Users can visit Azure’s Marketplace and search for “security” and “network security” and find their suitable Azure virtual network security appliances.

6. Deploying perimeter networks for security zones

A perimeter network (also referred to as a DMZ) is a physical or logical network segment that adds an extra layer of security between your assets and the internet.

On the edge of a perimeter network, specialized network access control devices allow only desired traffic into your virtual network.

Based on the Zero Trust concept, we recommend that you use a perimeter network for all high-security deployments to improve network security and access control for your Azure resources.

To add an extra layer of security between your assets and the internet, you can use Azure or a third-party solution.

7. Avoiding exposure to the internet with dedicated WAN links

Many businesses have opted for hybrid IT. Some organizations’ information or assets reside in Azure, while others remain on-premises.

Many times, some components of a service run in Azure while others remain on-premises.

There is usually some type of cross-premises connectivity in a hybrid IT scenario. The company can connect its on-premises networks to Azure virtual networks using cross-premises connectivity. There are two cross-premises connectivity options:

a. VPN between two locations: It is a trusted, dependable, and well-established technology, but the connection is made via the internet. Bandwidth is limited to approximately 1.25 Gbps. In some cases, a site-to-site VPN is a viable option.

b. ExpressRoute Connection: Your ExpressRoute connection’s location can have an impact on firewall capacity, scalability, reliability, and network traffic visibility. You must determine where ExpressRoute should be terminated in existing (on-premises) networks. You may:

Terminate outside the firewall (the perimeter network paradigm) if you need visibility into traffic, if you need to continue isolating data centers, or if you’re only putting extranet resources on Azure.

Stop inside the firewall (the network extension paradigm). This is the standard recommendation. In all other cases, we recommend that Azure be treated as the nth datacenter.

8. Optimizing uptime and performance

Information cannot be accessed if a service is unavailable. If the performance is so poor that the data is unusable, the data is considered inaccessible.

From a security standpoint, you must do everything possible to ensure that your services operate at peak efficiency and performance.

Load balancing is a popular and effective method for improving availability and performance.
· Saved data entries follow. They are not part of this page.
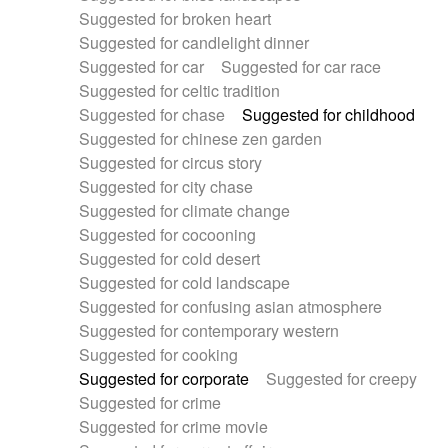
Suggested for broken heart
Suggested for candlelight dinner
Suggested for car
Suggested for car race
Suggested for celtic tradition
Suggested for chase
Suggested for childhood
Suggested for chinese zen garden
Suggested for circus story
Suggested for city chase
Suggested for climate change
Suggested for cocooning
Suggested for cold desert
Suggested for cold landscape
Suggested for confusing asian atmosphere
Suggested for contemporary western
Suggested for cooking
Suggested for corporate
Suggested for creepy
Suggested for crime
Suggested for crime movie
Load balancing is a technique for distributing network traffic across servers in service.

9. Disabling RDP/SSH Access to virtual machines

Azure virtual machines can be accessed via the Remote Desktop Protocol (RDP) and the Secure Shell (SSH) protocols.

These protocols, which are common in datacenter computing, allow for the management of VMs from remote locations.

The risk of using these protocols over the internet is that attackers can use brute force techniques to gain access to Azure virtual machines.

After gaining access, the attackers can use your VM as a springboard to compromise other machines on your virtual network or even networked devices outside of Azure.

10. Securing critical Azure service resources with virtual networks

Access Azure PaaS Services (such as Azure Storage and SQL Database) via Azure Private Link from a private endpoint in your virtual network.

Private Endpoints enable you to limit access to your critical Azure service resources to only your virtual networks.

Traffic between your virtual network and the Azure service is always routed through the Microsoft Azure backbone network.

It is no longer necessary to expose your virtual network to the public internet in order to use Azure PaaS Services.

Conclusion

Finally, you should appreciate Azure network security groups for their ability to help you manage network security quickly and easily.

While configuration may be time-consuming at first, you can speed up the process by utilizing service tags and application security groups.

To help secure and protect your Microsoft cloud infrastructure, ensure that NSG planning and management are integrated into your standard Azure operating procedures moving forward.